YOUR INSTRUCTIONS ::
Take every line in the entries that includes the word "interaction" and copy it.

Collected data entries
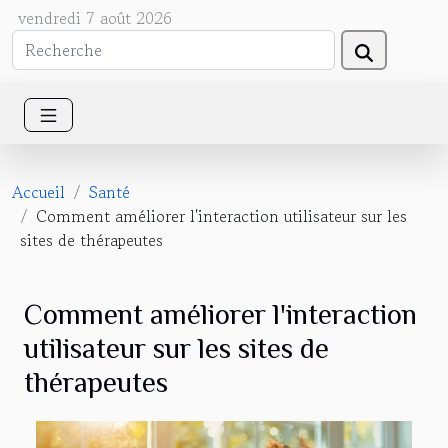
vendredi 7 août 2026
Accueil
Santé
Comment améliorer l'interaction utilisateur sur les
sites de thérapeutes
Comment améliorer l'interaction
utilisateur sur les sites de
thérapeutes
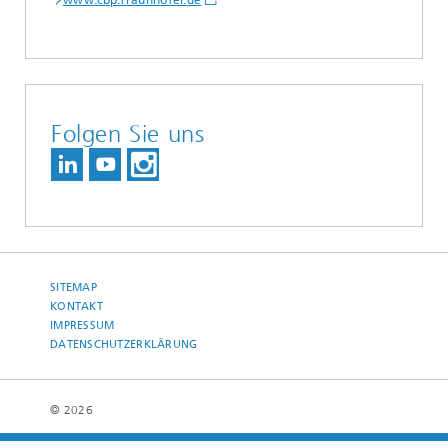
www.cbp.fraunhofer.de
Folgen Sie uns
SITEMAP
KONTAKT
IMPRESSUM
DATENSCHUTZERKLÄRUNG
© 2026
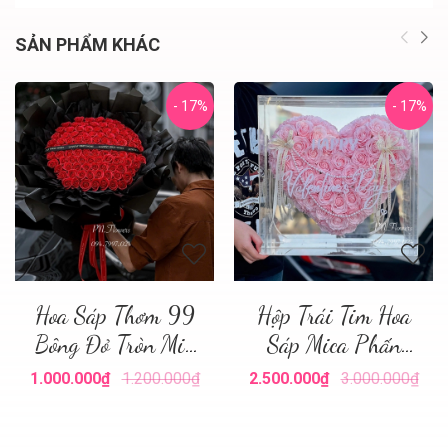
SẢN PHẨM KHÁC
- 17%
- 17%
Hoa Sáp Thơm 99
Hộp Trái Tim Hoa
Bông Đỏ Tròn Mix
Sáp Mica Phấn
Giấy
Nhạt
1.000.000₫
1.200.000₫
2.500.000₫
3.000.000₫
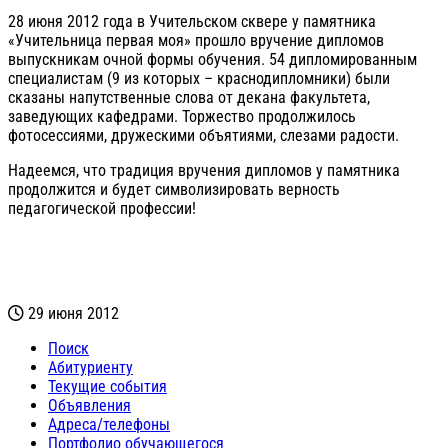
28 июня 2012 года в Учительском сквере у памятника
«Учительница первая моя» прошло вручение дипломов
выпускникам очной формы обучения. 54 дипломированным
специалистам (9 из которых – краснодипломники) были
сказаны напутственные слова от декана факультета,
заведующих кафедрами. Торжество продолжилось
фотосессиями, дружескими объятиями, слезами радости.
Надеемся, что традиция вручения дипломов у памятника
продолжится и будет символизировать верность
педагогической профессии!
29 июня 2012
Поиск
Абитуриенту
Текущие события
Объявления
Адреса/телефоны
Портфолио обучающегося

RESPONSE TO THIS TASK ::
Comment améliorer l'interaction utilisateur sur les
Comment améliorer l'interaction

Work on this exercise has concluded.